I interviewed Cathy from the bookshop and wanted to share some of her answers with you so that you can get a behind the scenes look at what it’s like to run a bookshop.
What’s your favorite time of year to read?
I love to read year round. But I love sitting outside to read so the summer in Houston does not lend itself to that in the evening. I do love sitting outside to read in the morning when the birds are waking up.
How was your store founded?
The previous owner, Musabelle Naut, opened Musabelle’s Books in 1973. I bought the shop from her in 1996 and renamed it Blue Willow Bookshop. And don’t ask me why! No real reason other than I liked to read and I wasn’t really good at PTA.
What’s one thing about your store that you want everyone to know – but maybe they don’t know?

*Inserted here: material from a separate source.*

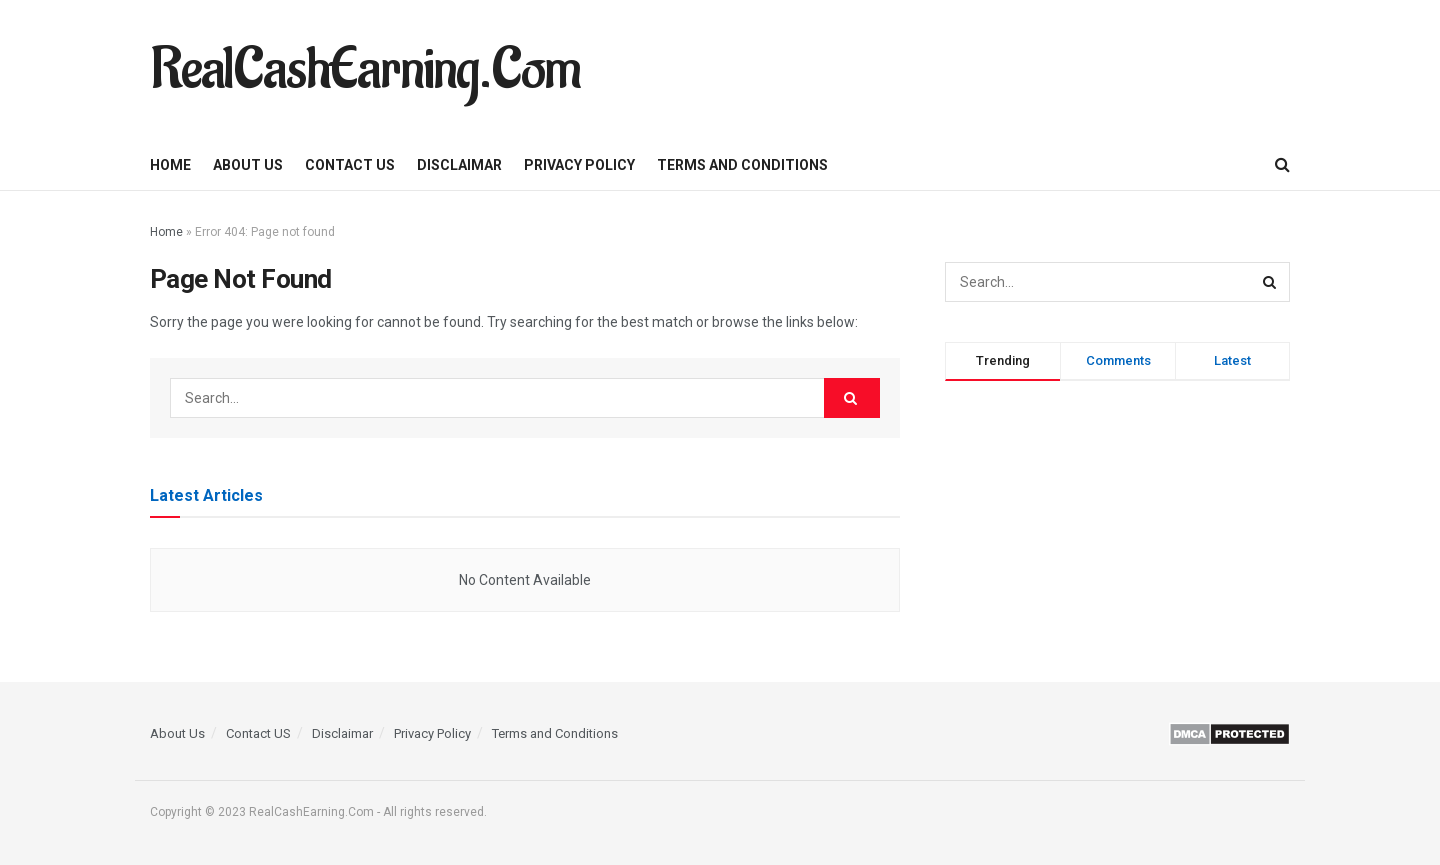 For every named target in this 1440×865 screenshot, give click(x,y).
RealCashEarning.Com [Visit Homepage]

My favorite part is that our team loves each other. We really work hard to celebrate life’s joys and share in sorrow as well. When you walk in, there is life there!!
What’s your favorite part of working at an independent bookstore?
I love talking to people of all ages about books. Just today, a young boy was thrilled to find the next book in a favorite author’s series. We bonded over that. I also love when someone tells me that a book I recommended opened their eyes to a different culture or a different lifestyle.
Has anyone ever done anything non-bookish in your store, like get engaged or celebrate a birthday?
No engagements but definitely a few birthdays. We almost had a wedding reception! Magical things happen here every day. Most are very small but their memories are what make this place “our corner of paradise.”